WORK ORDER =>
Go through the records and give each one again exactly, omitting the images.

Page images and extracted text
......

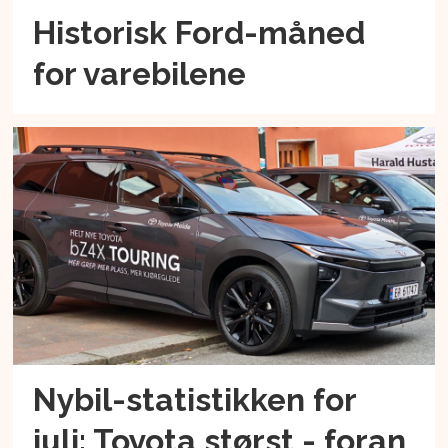
Historisk Ford-måned
for varebilene
Nybil-statistikken for
juli: Toyota størst - foran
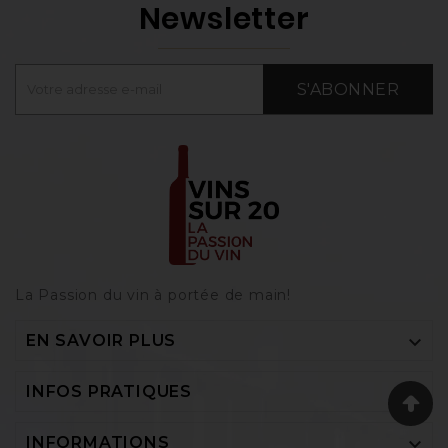
Newsletter
S'ABONNER
La Passion du vin à portée de main‎!

EN SAVOIR PLUS

INFOS PRATIQUES

INFORMATIONS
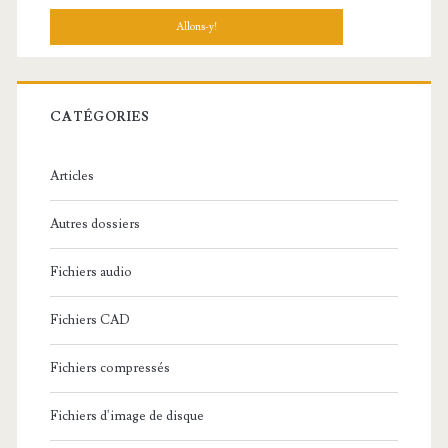
c
h
e
r
c
CATÉGORIES
h
e
Articles
:
Autres dossiers
Fichiers audio
Fichiers CAD
Fichiers compressés
Fichiers d'image de disque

......

RESPONSE TO THE EXERCISE =>
Historisk Ford-måned
for varebilene
Nybil-statistikken for
juli: Toyota størst - foran
Newsletter
S'ABONNER
La Passion du vin à portée de main‎!

EN SAVOIR PLUS

INFOS PRATIQUES

INFORMATIONS
c
h
e
r
c
CATÉGORIES
h
e
Articles
:
Autres dossiers
Fichiers audio
Fichiers CAD
Fichiers compressés
Fichiers d'image de disque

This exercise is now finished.